Another risk is that the camera could be fooled by a flat, printed photo – like some of Samsung’s devices have been in the past. Apple even says it tested custom, high-end, 3D masks against the system. Mogull called that an “obvious starting point” that researchers would test when they finally got their hands on an iPhone X.
Apple on Wednesday also detailed six scenarios in which Face ID would not unlock an iPhone and would instead ask for a passcode, as happened during Face ID’s big reveal:
- “The device has just been turned on or restarted.” “The device hasn’t been unlocked for more than 48 hours.” “The passcode hasn’t been used to unlock the device in the last 156 hours (six and a half days) and Face ID has not unlocked the device in the last 4 hours.” “The device has received a remote lock command.” “After five unsuccessful attempts to match a face.” “After initiating power off/Emergency SOS by pressing and holding either volume button and the side button simultaneously for 2 seconds.”

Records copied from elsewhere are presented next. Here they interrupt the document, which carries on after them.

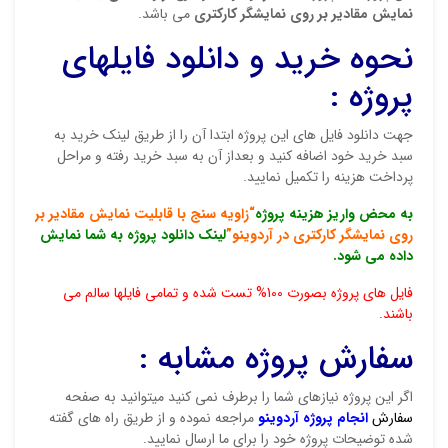
نمایش مقادیر بر روی نمایشگر کارکتری
می باشد.
نام ش
نحوه خرید و دانلود فایلهای
پروژه :
ایمیل
جهت دانلود فایل های این پروژه ابتدا آن را از طریق لینک خرید به
سبد خرید خود اضافه کنید و بعداز آن به سبد خرید رفته و مراحل
پرداخت هزینه را تکمیل نمایید.
به محض واریز هزینه پروژه
“زاویه سنج با قابلیت نمایش مقادیر بر
ذ
روی نمایشگر کارکتری در آردوینو”
لینک دانلود پروژه به شما نمایش
د
داده می شود.
فایل های پروژه بصورت 100% تست شده و تمامی فایلها سالم می
باشند.
سفارش پروژه مشابه :
اگر این پروژه نیازهای شما را برطرف نمی کنید میتوانید به صفحه
سفارش
انجام پروژه آردوینو
مراجعه نموده و از طریق راه های گفته
شده توضیحات پروژه خود را برای ما ارسال نمایید.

Not just facial recognition
Apple didn’t just release information on Face ID on Wednesday – it also announced details about other products, including information on how it’s zapping tracking cookies in its Safari browser, on its new emergency SOS mode that locks a phone when a user presses its home button five times, and on differential privacy, a kind of statistical method Apple says allows it to collect data from its users without identifying them.
As Apple breaks into health and other areas, it will continue to lean on privacy and security features as a way to differentiate itself from rivals like Google and Amazon.
Most of Apple’s sales stem from premium devices and hardware, as opposed to advertising or other data-oriented business models. And its ability to design both its hardware and its software means it can more easily pull off new security systems like Face ID than other technology vendors could.
It’s clear that biometrics – a fingerprint or a face scan – is a big part of Apple’s security strategy going forward, and that Apple will market these advantages as a reason to pick an iPhone over competitors.